(DATA EXTRACTS Opens)

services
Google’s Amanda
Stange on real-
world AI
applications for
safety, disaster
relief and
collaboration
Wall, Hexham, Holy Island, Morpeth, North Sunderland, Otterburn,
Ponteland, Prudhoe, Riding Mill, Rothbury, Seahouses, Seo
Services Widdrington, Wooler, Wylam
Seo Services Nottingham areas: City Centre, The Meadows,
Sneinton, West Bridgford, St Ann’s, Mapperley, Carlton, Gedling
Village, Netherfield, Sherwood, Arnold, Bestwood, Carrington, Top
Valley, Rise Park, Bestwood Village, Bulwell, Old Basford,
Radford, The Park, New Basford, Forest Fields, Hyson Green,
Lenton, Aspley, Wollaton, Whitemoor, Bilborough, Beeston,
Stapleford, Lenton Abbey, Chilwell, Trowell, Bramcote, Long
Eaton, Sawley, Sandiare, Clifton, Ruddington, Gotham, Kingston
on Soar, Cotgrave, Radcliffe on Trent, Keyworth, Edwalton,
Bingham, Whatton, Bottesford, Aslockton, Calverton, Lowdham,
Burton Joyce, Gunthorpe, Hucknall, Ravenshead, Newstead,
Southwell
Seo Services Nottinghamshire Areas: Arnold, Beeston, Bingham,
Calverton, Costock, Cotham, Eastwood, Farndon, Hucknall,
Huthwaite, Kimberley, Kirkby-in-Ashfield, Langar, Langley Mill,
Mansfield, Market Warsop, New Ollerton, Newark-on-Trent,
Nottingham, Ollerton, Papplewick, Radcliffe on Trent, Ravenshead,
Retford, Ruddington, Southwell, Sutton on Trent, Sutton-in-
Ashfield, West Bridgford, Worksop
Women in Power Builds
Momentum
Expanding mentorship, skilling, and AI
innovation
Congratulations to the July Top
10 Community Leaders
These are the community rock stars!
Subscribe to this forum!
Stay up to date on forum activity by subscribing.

(DATA EXTRACTS Closes)

Determine the number of lines in the listing that contain the word "Beeston", and respond with nothing but that number.

2